▸ SOURCE MATERIAL
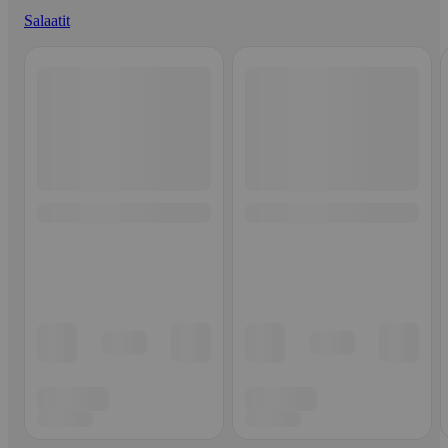
Salaatit
Ohita listaus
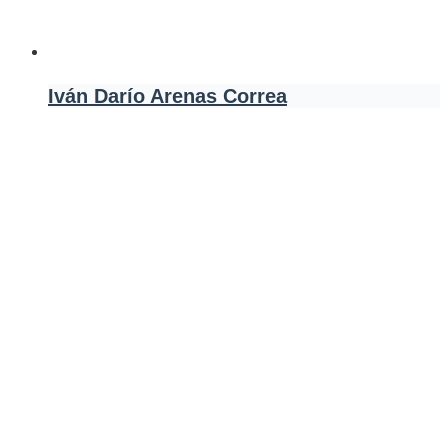
Iván Darío Arenas Correa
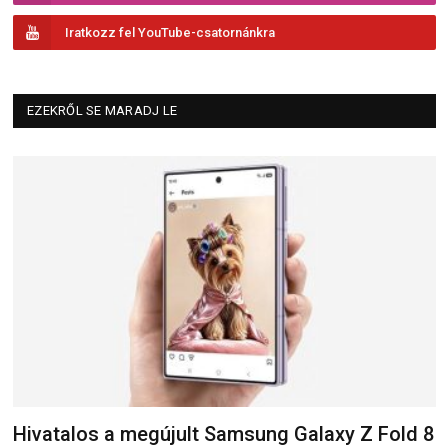
Iratkozz fel YouTube-csatornánkra
EZEKRŐL SE MARADJ LE
Hivatalos a megújult Samsung Galaxy Z Fold 8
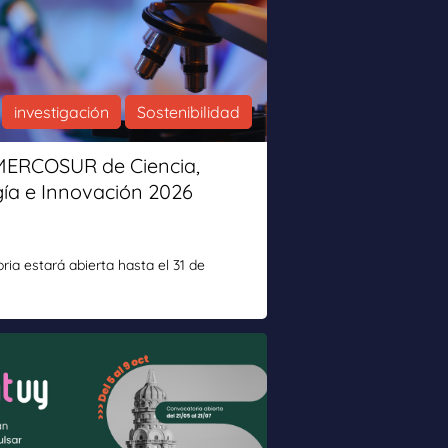
investigación
Sostenibilidad
MERCOSUR de Ciencia,
ía e Innovación 2026
ria estará abierta hasta el 31 de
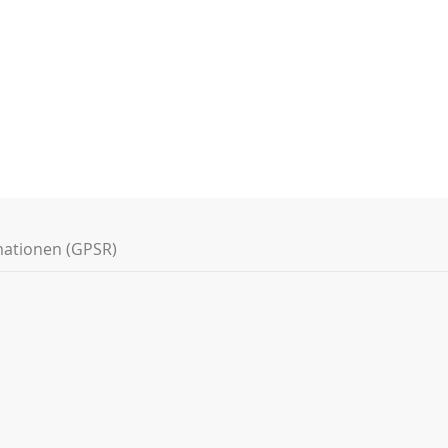
mationen (GPSR)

▸ TRY IT
Repeat all the records exactly, images excluded.

▸ COMPLETED TASK
Salaatit
Ohita listaus
Iván Darío Arenas Correa
Iratkozz fel YouTube-csatornánkra
EZEKRŐL SE MARADJ LE
Hivatalos a megújult Samsung Galaxy Z Fold 8
investigación
Sostenibilidad
MERCOSUR de Ciencia,
ía e Innovación 2026
ria estará abierta hasta el 31 de
mationen (GPSR)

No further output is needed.